WHAT IS NEEDED ▸ Could you set down the records below exactly as they are, with no pictures?
┌─ PROVIDED DATA
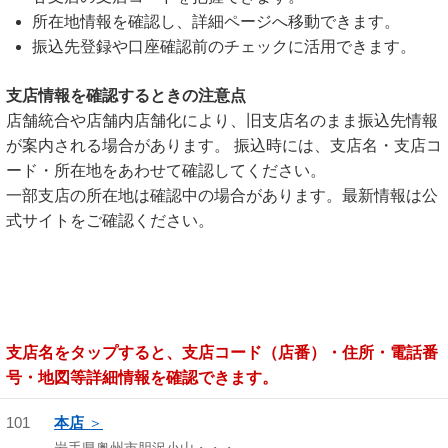
所在地情報を確認し、詳細ページへ移動できます。
振込先登録や口座確認前のチェックに活用できます。
支店情報を確認するときの注意点
店舗統合や店舗内店舗化により、旧支店名のまま振込先情報
が案内される場合があります。 振込時には、支店名・支店コ
ード・所在地をあわせて確認してください。
一部支店の所在地は確認中の場合があります。最新情報は公
式サイトをご確認ください。
支店名をタップすると、支店コード（店番）・住所・電話番
号・地図等詳細情報を確認できます。
101
本店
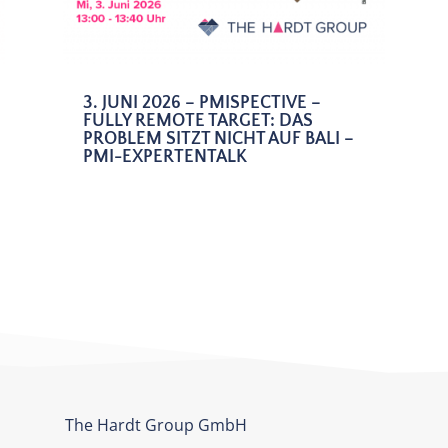
3. JUNI 2026 – PMISPECTIVE –
FULLY REMOTE TARGET: DAS
PROBLEM SITZT NICHT AUF BALI –
PMI-EXPERTENTALK
The Hardt Group GmbH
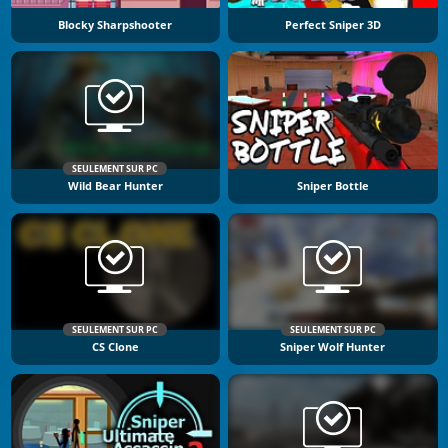
Blocky Sharpshooter
Perfect Sniper 3D
SEULEMENT SUR PC
Wild Bear Hunter
Sniper Bottle
SEULEMENT SUR PC
SEULEMENT SUR PC
CS Clone
Sniper Wolf Hunter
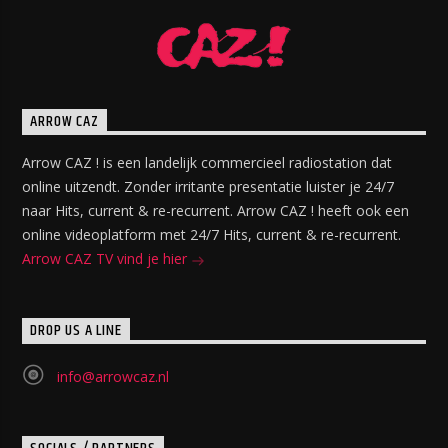
ARROW CAZ
Arrow CAZ ! is een landelijk commercieel radiostation dat
online uitzendt. Zonder irritante presentatie luister je 24/7
naar Hits, current & re-recurrent. Arrow CAZ ! heeft ook een
online videoplatform met 24/7 Hits, current & re-recurrent.
Arrow CAZ TV vind je hier
DROP US A LINE
info@arrowcaz.nl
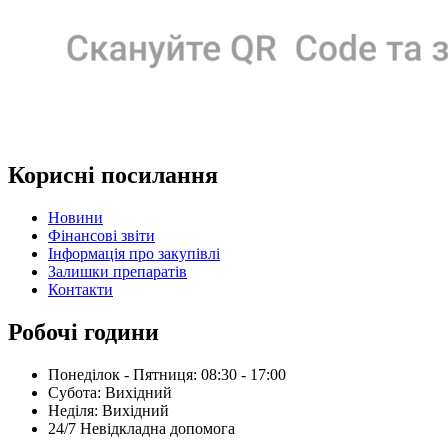
Корисні посилання
Новини
Фінансові звіти
Інформація про закупівлі
Залишки препаратів
Контакти
Робочі години
Понеділок - Пятниця: 08:30 - 17:00
Субота: Вихідний
Нeділя: Вихідний
24/7 Невідкладна допомога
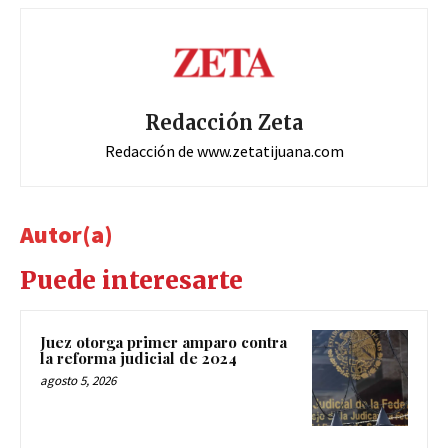
Redacción Zeta
Redacción de www.zetatijuana.com
Autor(a)
Puede interesarte
Juez otorga primer amparo contra
la reforma judicial de 2024
agosto 5, 2026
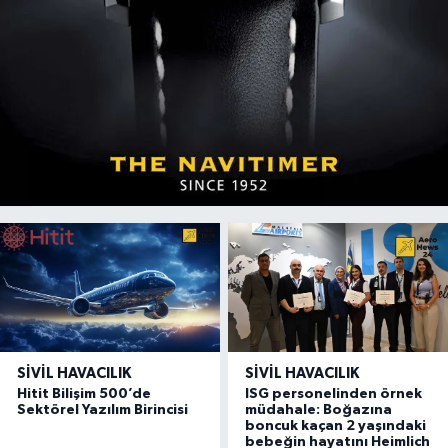
SIVIL HAVACILIK
SIVIL HAVACILIK
Hitit Bilişim 500’de
ISG personelinden örnek
Sektörel Yazılım Birincisi
müdahale: Boğazına
boncuk kaçan 2 yaşındaki
bebeğin hayatını Heimlich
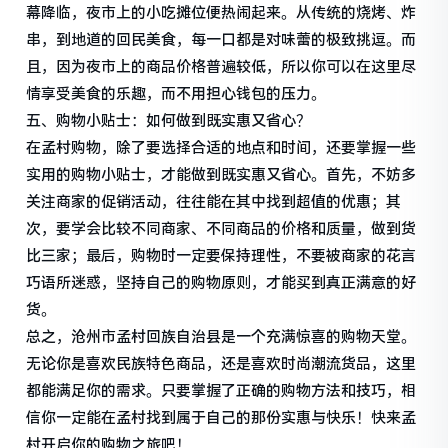
幕降临，夜市上的小吃摊位便热闹起来。从传统的烧烤、炸
串，到地道的回民美食，每一口都是对味蕾的极致挑逗。而
且，因为夜市上的商品价格普遍较低，所以你可以在这里尽
情享受美食的乐趣，而不用担心钱包的压力。
五、购物小贴士：如何做到既实惠又省心？
在孟村购物，除了要选择合适的地点和时间，还要掌握一些
实用的购物小贴士，才能做到既实惠又省心。首先，不妨多
关注商家的促销活动，往往能在其中找到超值的优惠；其
次，要学会比较不同商家、不同商品的价格和质量，做到货
比三家；最后，购物时一定要保持理性，不要被商家的花言
巧语所迷惑，坚持自己的购物原则，才能买到真正满意的好
货。
总之，沧州市孟村回族自治县是一个充满惊喜的购物天堂。
无论你是喜欢民族特色商品，还是喜欢时尚潮流货品，这里
都能满足你的需求。只要掌握了正确的购物方法和技巧，相
信你一定能在孟村找到属于自己的那份实惠与快乐！快来孟
村开启你的购物之旅吧！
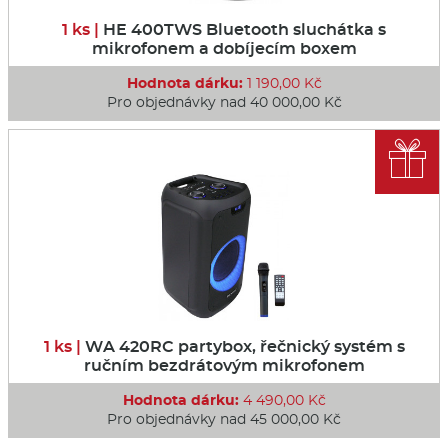
1 ks |
HE 400TWS Bluetooth sluchátka s
mikrofonem a dobíjecím boxem
Hodnota dárku:
1 190,00 Kč
Pro objednávky nad 40 000,00 Kč

1 ks |
WA 420RC partybox, řečnický systém s
ručním bezdrátovým mikrofonem
Hodnota dárku:
4 490,00 Kč
Pro objednávky nad 45 000,00 Kč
└─
ANSWER AREA ▸
所在地情報を確認し、詳細ページへ移動できます。
振込先登録や口座確認前のチェックに活用できます。
支店情報を確認するときの注意点
店舗統合や店舗内店舗化により、旧支店名のまま振込先情報
が案内される場合があります。 振込時には、支店名・支店コ
ード・所在地をあわせて確認してください。
一部支店の所在地は確認中の場合があります。最新情報は公
式サイトをご確認ください。
支店名をタップすると、支店コード（店番）・住所・電話番
号・地図等詳細情報を確認できます。
101
本店
3. JUNI 2026 – PMISPECTIVE –
FULLY REMOTE TARGET: DAS
PROBLEM SITZT NICHT AUF BALI –
PMI-EXPERTENTALK
The Hardt Group GmbH
Blocky Sharpshooter
Perfect Sniper 3D
SEULEMENT SUR PC
Wild Bear Hunter
Sniper Bottle
SEULEMENT SUR PC
SEULEMENT SUR PC
CS Clone
Sniper Wolf Hunter
ARROW CAZ
Arrow CAZ ! is een landelijk commercieel radiostation dat
online uitzendt. Zonder irritante presentatie luister je 24/7
naar Hits, current & re-recurrent. Arrow CAZ ! heeft ook een
online videoplatform met 24/7 Hits, current & re-recurrent.
Arrow CAZ TV vind je hier
DROP US A LINE
info@arrowcaz.nl
Корисні посилання
Новини
Фінансові звіти
Інформація про закупівлі
Залишки препаратів
Контакти
Робочі години
Понеділок - Пятниця: 08:30 - 17:00
Субота: Вихідний
Нeділя: Вихідний
24/7 Невідкладна допомога
Redacción Zeta
Redacción de www.zetatijuana.com
Autor(a)
Puede interesarte
Juez otorga primer amparo contra
la reforma judicial de 2024
agosto 5, 2026
SIVIL HAVACILIK
SIVIL HAVACILIK
Hitit Bilişim 500’de
ISG personelinden örnek
Sektörel Yazılım Birincisi
müdahale: Boğazına
boncuk kaçan 2 yaşındaki
bebeğin hayatını Heimlich
幕降临，夜市上的小吃摊位便热闹起来。从传统的烧烤、炸
串，到地道的回民美食，每一口都是对味蕾的极致挑逗。而
且，因为夜市上的商品价格普遍较低，所以你可以在这里尽
情享受美食的乐趣，而不用担心钱包的压力。
五、购物小贴士：如何做到既实惠又省心？
在孟村购物，除了要选择合适的地点和时间，还要掌握一些
实用的购物小贴士，才能做到既实惠又省心。首先，不妨多
关注商家的促销活动，往往能在其中找到超值的优惠；其
次，要学会比较不同商家、不同商品的价格和质量，做到货
比三家；最后，购物时一定要保持理性，不要被商家的花言
巧语所迷惑，坚持自己的购物原则，才能买到真正满意的好
货。
总之，沧州市孟村回族自治县是一个充满惊喜的购物天堂。
无论你是喜欢民族特色商品，还是喜欢时尚潮流货品，这里
都能满足你的需求。只要掌握了正确的购物方法和技巧，相
信你一定能在孟村找到属于自己的那份实惠与快乐！快来孟
村开启你的购物之旅吧！
1 ks |
HE 400TWS Bluetooth sluchátka s
mikrofonem a dobíjecím boxem
Hodnota dárku:
1 190,00 Kč
Pro objednávky nad 40 000,00 Kč

1 ks |
WA 420RC partybox, řečnický systém s
ručním bezdrátovým mikrofonem
Hodnota dárku:
4 490,00 Kč
Pro objednávky nad 45 000,00 Kč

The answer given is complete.